#### Work request
Please reproduce all the records exactly while leaving out their pictures.

#### Saved data entries
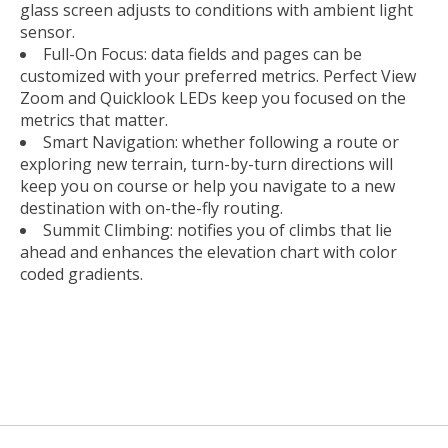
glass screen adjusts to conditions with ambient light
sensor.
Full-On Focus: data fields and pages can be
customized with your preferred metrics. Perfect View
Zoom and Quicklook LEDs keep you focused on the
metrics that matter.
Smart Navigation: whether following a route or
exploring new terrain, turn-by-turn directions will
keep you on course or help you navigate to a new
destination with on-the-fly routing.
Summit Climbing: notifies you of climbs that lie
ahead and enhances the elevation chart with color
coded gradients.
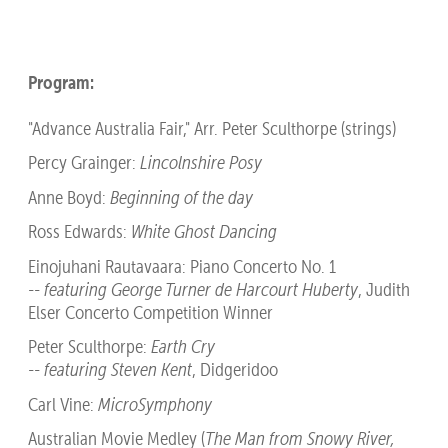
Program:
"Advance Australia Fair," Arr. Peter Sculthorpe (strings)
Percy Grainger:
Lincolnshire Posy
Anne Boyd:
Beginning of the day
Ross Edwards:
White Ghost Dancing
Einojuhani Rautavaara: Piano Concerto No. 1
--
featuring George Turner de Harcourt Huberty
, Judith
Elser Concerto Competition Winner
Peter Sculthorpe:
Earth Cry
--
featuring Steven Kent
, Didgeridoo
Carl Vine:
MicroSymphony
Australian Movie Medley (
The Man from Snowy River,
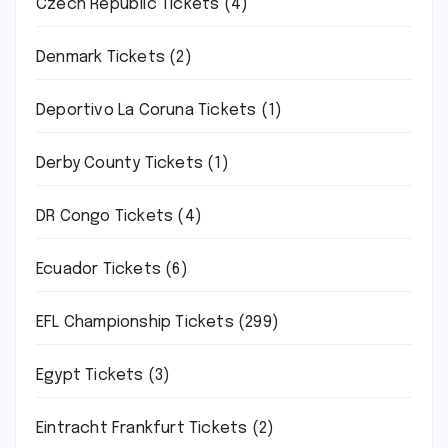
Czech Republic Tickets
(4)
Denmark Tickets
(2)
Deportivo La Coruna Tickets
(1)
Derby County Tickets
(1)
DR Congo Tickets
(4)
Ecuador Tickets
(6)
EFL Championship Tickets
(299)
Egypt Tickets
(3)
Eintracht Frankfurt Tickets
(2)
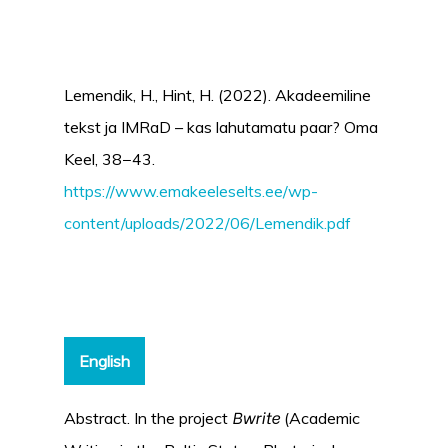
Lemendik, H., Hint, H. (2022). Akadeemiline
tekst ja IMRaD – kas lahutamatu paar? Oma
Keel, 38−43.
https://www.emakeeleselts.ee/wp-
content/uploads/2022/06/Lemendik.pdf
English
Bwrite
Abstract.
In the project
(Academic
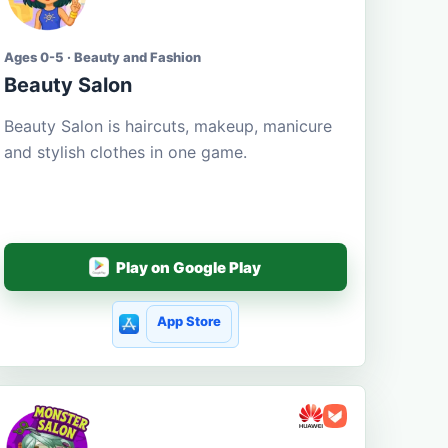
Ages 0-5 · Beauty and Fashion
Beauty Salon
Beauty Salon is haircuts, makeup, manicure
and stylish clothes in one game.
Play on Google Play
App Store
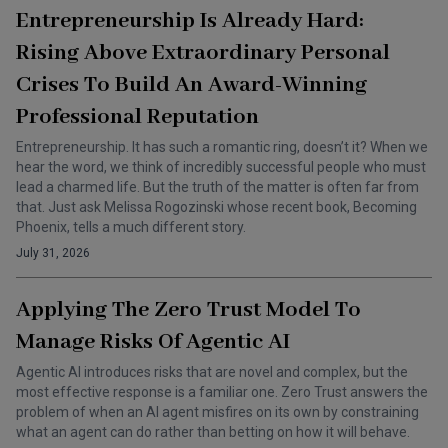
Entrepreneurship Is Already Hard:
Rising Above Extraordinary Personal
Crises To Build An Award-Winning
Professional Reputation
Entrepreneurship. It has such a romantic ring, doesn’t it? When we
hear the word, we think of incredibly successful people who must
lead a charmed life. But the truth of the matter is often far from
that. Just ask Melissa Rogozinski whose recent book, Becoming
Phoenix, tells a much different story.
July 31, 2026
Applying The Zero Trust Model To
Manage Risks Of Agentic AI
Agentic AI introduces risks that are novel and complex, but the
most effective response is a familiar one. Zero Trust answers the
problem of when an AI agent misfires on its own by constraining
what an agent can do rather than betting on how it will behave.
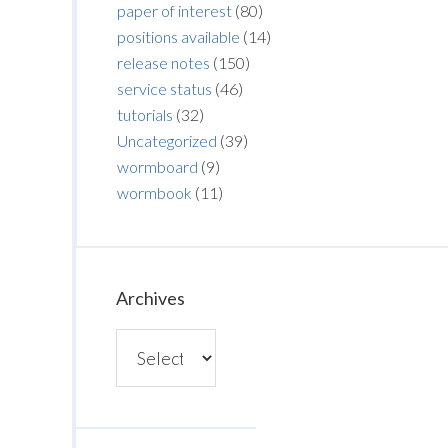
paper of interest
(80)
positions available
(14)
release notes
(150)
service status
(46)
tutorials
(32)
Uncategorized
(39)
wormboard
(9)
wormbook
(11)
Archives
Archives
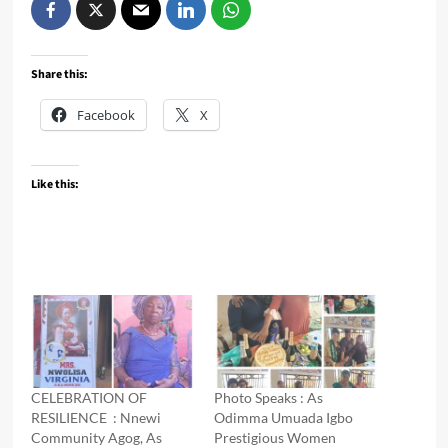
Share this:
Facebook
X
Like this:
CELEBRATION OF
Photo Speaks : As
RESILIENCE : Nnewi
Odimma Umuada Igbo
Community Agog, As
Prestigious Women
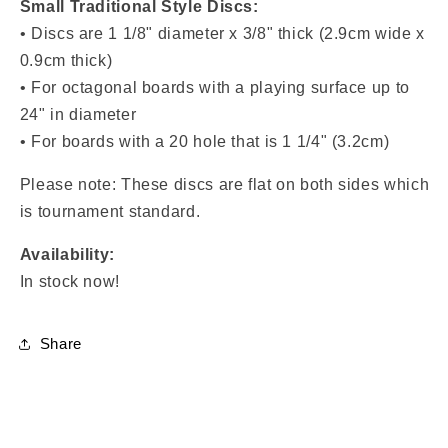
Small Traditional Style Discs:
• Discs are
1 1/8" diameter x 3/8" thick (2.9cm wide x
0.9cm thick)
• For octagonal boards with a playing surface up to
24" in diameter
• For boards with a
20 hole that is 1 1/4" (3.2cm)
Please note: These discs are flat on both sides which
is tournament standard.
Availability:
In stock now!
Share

#### Solution to the exercise
glass screen adjusts to conditions with ambient light
sensor.
Full-On Focus: data fields and pages can be
customized with your preferred metrics. Perfect View
Zoom and Quicklook LEDs keep you focused on the
metrics that matter.
Smart Navigation: whether following a route or
exploring new terrain, turn-by-turn directions will
keep you on course or help you navigate to a new
destination with on-the-fly routing.
Summit Climbing: notifies you of climbs that lie
ahead and enhances the elevation chart with color
coded gradients.
Program:
"Advance Australia Fair," Arr. Peter Sculthorpe (strings)
Percy Grainger:
Lincolnshire Posy
Anne Boyd:
Beginning of the day
Ross Edwards:
White Ghost Dancing
Einojuhani Rautavaara: Piano Concerto No. 1
--
featuring George Turner de Harcourt Huberty
, Judith
Elser Concerto Competition Winner
Peter Sculthorpe:
Earth Cry
--
featuring Steven Kent
, Didgeridoo
Carl Vine:
MicroSymphony
Australian Movie Medley (
The Man from Snowy River,
Czech Republic Tickets
(4)
Denmark Tickets
(2)
Deportivo La Coruna Tickets
(1)
Derby County Tickets
(1)
DR Congo Tickets
(4)
Ecuador Tickets
(6)
EFL Championship Tickets
(299)
Egypt Tickets
(3)
Eintracht Frankfurt Tickets
(2)
Lemendik, H., Hint, H. (2022). Akadeemiline
tekst ja IMRaD – kas lahutamatu paar? Oma
Keel, 38−43.
https://www.emakeeleselts.ee/wp-
content/uploads/2022/06/Lemendik.pdf
English
Bwrite
Abstract.
In the project
(Academic
Ages 0-5 · Beauty and Fashion
Beauty Salon
Beauty Salon is haircuts, makeup, manicure
and stylish clothes in one game.
Play on Google Play
App Store
Entrepreneurship Is Already Hard:
Rising Above Extraordinary Personal
Crises To Build An Award-Winning
Professional Reputation
Entrepreneurship. It has such a romantic ring, doesn’t it? When we
hear the word, we think of incredibly successful people who must
lead a charmed life. But the truth of the matter is often far from
that. Just ask Melissa Rogozinski whose recent book, Becoming
Phoenix, tells a much different story.
July 31, 2026
Applying The Zero Trust Model To
Manage Risks Of Agentic AI
Agentic AI introduces risks that are novel and complex, but the
most effective response is a familiar one. Zero Trust answers the
problem of when an AI agent misfires on its own by constraining
what an agent can do rather than betting on how it will behave.
paper of interest
(80)
positions available
(14)
release notes
(150)
service status
(46)
tutorials
(32)
Uncategorized
(39)
wormboard
(9)
wormbook
(11)
Archives
Archives
Share this:
Facebook
X
Like this:
CELEBRATION OF
Photo Speaks : As
RESILIENCE : Nnewi
Odimma Umuada Igbo
Community Agog, As
Prestigious Women
Small Traditional Style Discs:
• Discs are
1 1/8" diameter x 3/8" thick (2.9cm wide x
0.9cm thick)
• For octagonal boards with a playing surface up to
24" in diameter
• For boards with a
20 hole that is 1 1/4" (3.2cm)
Please note: These discs are flat on both sides which
is tournament standard.
Availability:
In stock now!
Share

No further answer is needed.